Which is not to advocate violence, or suggest that any end could justify its employ, but there are tertiary benefits when an artist's perspective is forcibly altered. Listen to Kid A, the most remarkably finessed redesign of an established band's sound since U2 recorded Achtung Baby: A reaction to overexposure, the undermining effects of commodification, and the alienation of celebrity, the record hasn't aged a day, though Amnesiac-- a less inspired collection of underdeveloped tunes from the same sessions-- has somewhat dulled its glimmer. The two albums were written and recorded before Thom was attacked, before he became a father, before the world became a lot smaller, when nothing really mattered. Hail to the Thief is almost four years removed from the reality he last wrote about, and for its suspicious title and Yorke's recent political exploits, it's thankfully less concerned about third world debt and globalist conspiracy theories than I'd expected. Still, the record is not without its simplistic admonitions.

Hail to the Thief doesn't dig up Britpop skeletons from The Bends, and it's not OK Computer II, as Yorke christened it in the press. Rather, it's a holding pattern; Yorke has confessed as much, and his excusatory remarks only underscore his chief failing: He believes radical change is the best option in all cases, and only feels pride in doing something "new" (quotes here, since Eno had ample reason to bristle at Kid A). Yorke can't see that Hail to the Thief is nothing to apologize for, that Radiohead are a band, and that, after a fashion, bands are defined by their music.
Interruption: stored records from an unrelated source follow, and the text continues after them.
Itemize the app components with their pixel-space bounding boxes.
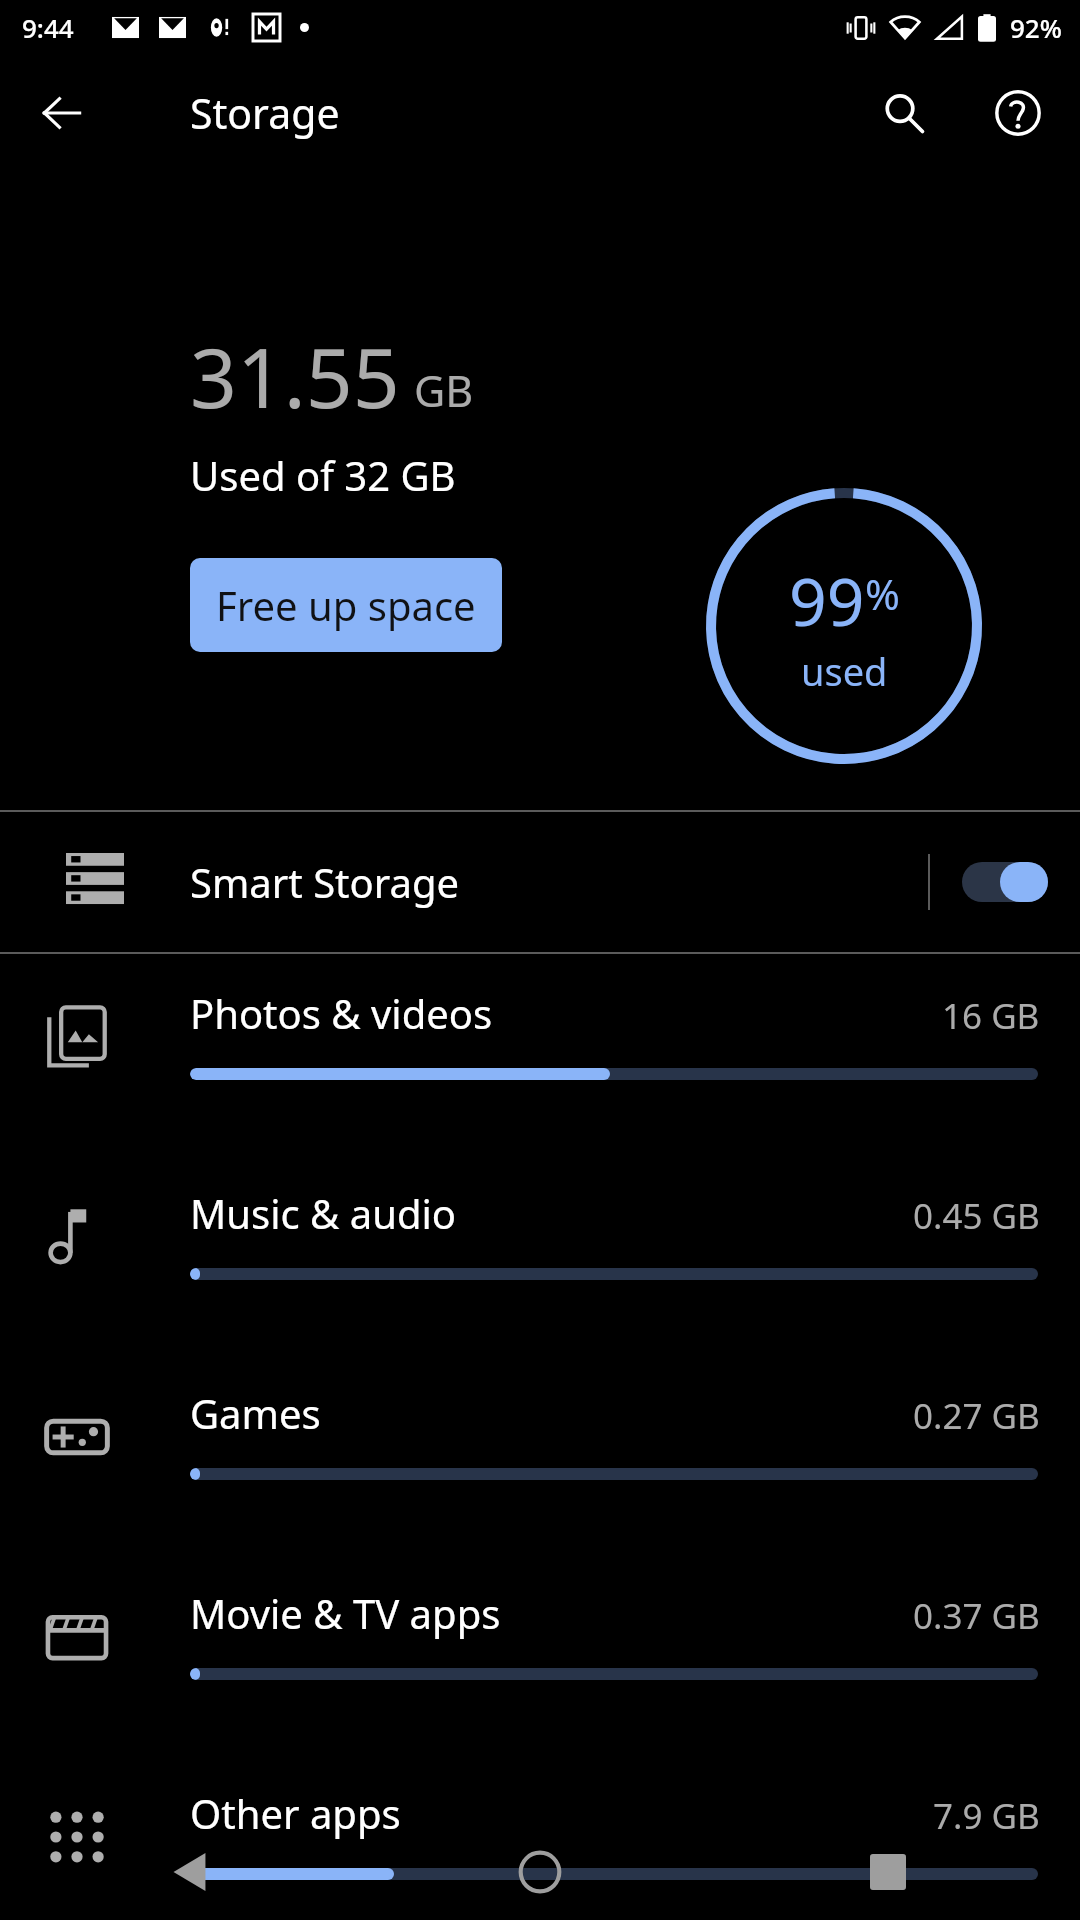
button[interactable]: Other apps — [0, 1754, 1080, 1920]
staticText: 0.37 GB — [913, 1592, 1040, 1640]
staticText: 7.9 GB — [933, 1792, 1040, 1840]
staticText: 0.27 GB — [913, 1392, 1040, 1440]
staticText: 16 GB — [942, 992, 1040, 1040]
staticText: Other apps — [190, 1786, 401, 1840]
button[interactable]: Recent apps — [846, 1830, 930, 1914]
button[interactable]: Search — [868, 77, 940, 149]
staticText: 31.55 — [190, 320, 400, 432]
staticText: Free up space — [216, 578, 476, 632]
button[interactable]: Home — [498, 1830, 582, 1914]
button[interactable]: Smart Storage toggle — [930, 812, 1080, 952]
button[interactable]: Help — [982, 77, 1054, 149]
staticText: used — [801, 645, 888, 697]
button[interactable]: Photos & videos — [0, 954, 1080, 1154]
button[interactable]: Movie & TV apps — [0, 1554, 1080, 1754]
staticText: 9:44 — [22, 10, 74, 45]
button[interactable]: Smart Storage — [0, 812, 1080, 952]
staticText: Movie & TV apps — [190, 1586, 501, 1640]
button[interactable]: Free up space — [190, 558, 502, 652]
staticText: 92% — [1010, 10, 1062, 45]
staticText: Music & audio — [190, 1186, 457, 1240]
button[interactable]: Games — [0, 1354, 1080, 1554]
staticText: Games — [190, 1386, 321, 1440]
staticText: % — [865, 565, 900, 622]
staticText: Photos & videos — [190, 986, 493, 1040]
staticText: Smart Storage — [190, 855, 928, 909]
button[interactable]: Back — [24, 75, 100, 151]
staticText: 99 — [789, 555, 865, 645]
staticText: GB — [414, 361, 474, 420]
staticText: Used of 32 GB — [190, 448, 456, 502]
button[interactable]: Music & audio — [0, 1154, 1080, 1354]
staticText: 0.45 GB — [913, 1192, 1040, 1240]
button[interactable]: Back — [150, 1830, 234, 1914]
staticText: Storage — [190, 85, 340, 141]
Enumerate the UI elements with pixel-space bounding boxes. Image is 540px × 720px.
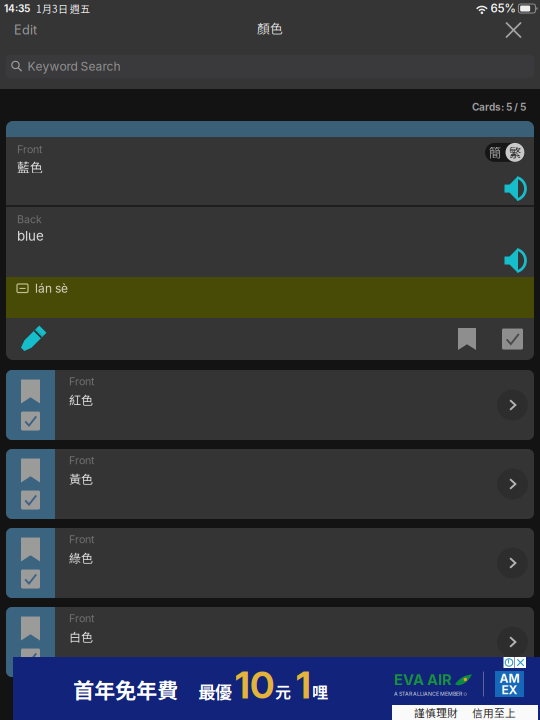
staticText: Front bbox=[69, 375, 94, 388]
staticText: Front bbox=[69, 612, 94, 625]
staticText: 信用至上 bbox=[472, 705, 516, 720]
staticText: 最優 bbox=[198, 678, 232, 704]
staticText: 白色 bbox=[69, 628, 93, 645]
staticText: blue bbox=[17, 228, 44, 244]
staticText: Keyword Search bbox=[28, 59, 120, 74]
button[interactable]: Advertisement bbox=[13, 657, 540, 720]
staticText: 顏色 bbox=[257, 19, 283, 37]
staticText: Front bbox=[69, 454, 94, 467]
staticText: Cards: 5 / 5 bbox=[472, 101, 526, 113]
staticText: 黃色 bbox=[69, 470, 93, 487]
button[interactable]: Bookmark bbox=[449, 318, 485, 360]
staticText: 哩 bbox=[312, 680, 328, 703]
staticText: EX bbox=[502, 682, 518, 697]
staticText: 紅色 bbox=[69, 391, 93, 408]
button[interactable]: Front bbox=[6, 528, 534, 598]
staticText: EVA AIR bbox=[394, 671, 452, 689]
staticText: 綠色 bbox=[69, 549, 93, 566]
staticText: 65% bbox=[490, 2, 515, 15]
staticText: Back bbox=[17, 213, 42, 226]
staticText: 10 bbox=[235, 662, 274, 708]
staticText: Front bbox=[69, 533, 94, 546]
button[interactable]: Edit card bbox=[6, 318, 57, 360]
staticText: Front bbox=[17, 143, 42, 156]
button[interactable]: Close bbox=[492, 17, 540, 43]
staticText: 1 bbox=[296, 662, 311, 708]
button[interactable]: Toggle Simplified or Traditional bbox=[485, 143, 525, 162]
button[interactable]: Front bbox=[6, 607, 534, 677]
staticText: 首年免年費 bbox=[73, 674, 178, 705]
staticText: Edit bbox=[14, 22, 37, 38]
staticText: A STAR ALLIANCE MEMBER ✩ bbox=[394, 691, 467, 697]
staticText: 繁 bbox=[509, 144, 521, 161]
button[interactable]: Mark as learned bbox=[493, 318, 534, 360]
button[interactable]: Front bbox=[6, 449, 534, 519]
button[interactable]: Play Front audio bbox=[504, 176, 534, 201]
staticText: AM bbox=[500, 671, 520, 686]
button[interactable]: Play Back audio bbox=[504, 248, 534, 273]
button[interactable]: Front bbox=[6, 370, 534, 440]
staticText: 1月3日 週五 bbox=[36, 1, 90, 16]
staticText: 簡 bbox=[489, 144, 501, 161]
button[interactable]: Edit bbox=[0, 17, 51, 43]
staticText: lán sè bbox=[35, 281, 68, 296]
button[interactable]: Keyword Search bbox=[6, 55, 534, 78]
staticText: 元 bbox=[275, 680, 291, 703]
staticText: 藍色 bbox=[17, 158, 43, 176]
staticText: 14:35 bbox=[4, 2, 30, 15]
staticText: 謹慎理財 bbox=[414, 705, 458, 720]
Much as U2's Zooropa still sounded like U2, anything Radiohead does from here on out will sound like Radiohead.

The triumphant "2 + 2 = 5" could only work as the set's opener: It's an encompassing declaration of intent, defining the exploratory boundaries of Hail to the Thief as well as the professedly temporary return to "rocking out," something Ed O'Brien's been wanting to do ever since Kid A was born. As a preface to headier analysis later in the record, Thom deals with his recent political distractions, pointing out the medieval ignorance of inaction in the face of overwhelming odds: "Are you such a dreamer/ To put the world to rights?/ I'll stay home forever/ Where two and two always makes up five." It's a bit grandiose, but he rightly concedes the possible arrogance of his bravado during the tune's neurotically charged finale, "Go and tell the king that the sky is falling in/ When it's not/ Maybe not."
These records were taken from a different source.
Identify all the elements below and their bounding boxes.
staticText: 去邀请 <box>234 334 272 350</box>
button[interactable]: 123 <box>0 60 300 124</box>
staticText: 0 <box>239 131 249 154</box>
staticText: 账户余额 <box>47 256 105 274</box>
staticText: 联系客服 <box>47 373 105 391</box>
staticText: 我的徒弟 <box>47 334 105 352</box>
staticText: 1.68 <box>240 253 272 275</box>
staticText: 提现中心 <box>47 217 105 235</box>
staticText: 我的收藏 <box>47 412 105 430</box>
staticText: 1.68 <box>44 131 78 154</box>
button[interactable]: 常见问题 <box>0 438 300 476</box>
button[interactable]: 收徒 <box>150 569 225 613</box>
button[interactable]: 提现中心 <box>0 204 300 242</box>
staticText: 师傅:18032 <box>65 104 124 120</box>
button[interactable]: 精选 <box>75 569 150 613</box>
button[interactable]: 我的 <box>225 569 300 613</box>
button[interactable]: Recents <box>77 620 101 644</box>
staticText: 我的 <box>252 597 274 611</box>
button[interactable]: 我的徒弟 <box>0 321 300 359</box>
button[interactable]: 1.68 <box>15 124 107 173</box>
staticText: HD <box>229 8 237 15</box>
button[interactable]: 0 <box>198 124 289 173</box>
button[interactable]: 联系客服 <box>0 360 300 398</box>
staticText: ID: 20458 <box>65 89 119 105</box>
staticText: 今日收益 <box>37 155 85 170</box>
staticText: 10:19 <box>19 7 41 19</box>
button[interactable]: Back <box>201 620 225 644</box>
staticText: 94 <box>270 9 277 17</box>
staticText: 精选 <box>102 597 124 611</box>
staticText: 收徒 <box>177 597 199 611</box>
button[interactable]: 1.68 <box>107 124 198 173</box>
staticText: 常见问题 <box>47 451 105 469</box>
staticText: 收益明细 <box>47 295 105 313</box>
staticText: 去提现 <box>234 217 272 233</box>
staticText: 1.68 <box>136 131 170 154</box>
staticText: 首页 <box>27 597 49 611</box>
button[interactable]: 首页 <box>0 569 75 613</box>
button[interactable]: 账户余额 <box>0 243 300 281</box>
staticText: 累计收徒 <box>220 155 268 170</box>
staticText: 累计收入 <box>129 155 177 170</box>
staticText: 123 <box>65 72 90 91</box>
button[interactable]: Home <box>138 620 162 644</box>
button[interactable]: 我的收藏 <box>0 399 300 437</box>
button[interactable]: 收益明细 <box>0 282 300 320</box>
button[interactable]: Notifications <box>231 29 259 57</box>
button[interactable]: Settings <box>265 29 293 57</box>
Not as topical-- perhaps even reassuringly vague-- "Sit Down. Stand Up." returns us to those old fears of impotence in the face of global forces at work, but as a new father, Thom has every right to revisit one of the great societal laments in rock history, OK Computer. Juxtaposing a dread spawned by media oversaturation with hands-over-ears denial of the rain falling outside, the track is devastating in its defeated isolation, the thoughts of a medicated droogie drooling in his cell on a Sunday afternoon, bubbling under the skin. Though it's compositionally identical to "2 + 2 = 5", the darker subject matter and more sinister execution-- in the form of far-off piano melodies, icy xylophone hits and throttling vocal doubling-- reveal a demonic twin caught sideways in a cracked mirror.

Leading with such an excellent couplet, it's something of a disappointment to find that those reactionary barbs about stagnation Yorke is trying to defuse are critically valid, if irrelevant to fans. "Sail to the Moon" has the serenity to survive its lamentably tired title and refrain, but for its beauty, it's both lyrically and melodically reconstituted from better ballads past, like "Pyramid Song", "How to Disappear Completely", and "The Tourist". For fans, it's another wondrous lullaby from Radiohead; for critics, it's not only nothing new, it's topically ridiculous, as Thom cautions his newborn son: "Maybe you'll be president/ But know right from wrong/ Or in the flood/ You'll build an Ark/ And sail us to the moon." It's an apocalyptic vision with all the emotional impact of Steven Spielberg's A.I.

"Backdrifts" is the first beacon signaling that Radiohead haven't lost touch with the experimental nature of Kid A and Amnesiac. This carefully attended piece-- a boxed-in, minimal collection of sine waves, gurgling vocal delay and distorted drum machine loops-- is easily overlooked on first listen; in a moment of levity, the band cuts loose with reverse-echoed piano and guitar swipes done up as scratching vinyl. "Go to Sleep", a tightened retread of Amnesiac's Smiths tribute "Knives Out", drapes Morricone reverb and Perkins twang over hugely panned acoustic guitars. The tune carries through a surprisingly traditional half-time Britpop chorus as Yorke rambles through placeholder lyrics, alternating tossed-off lines like, "We don't want the loonies taking over," with the constant response, "Over my dead body."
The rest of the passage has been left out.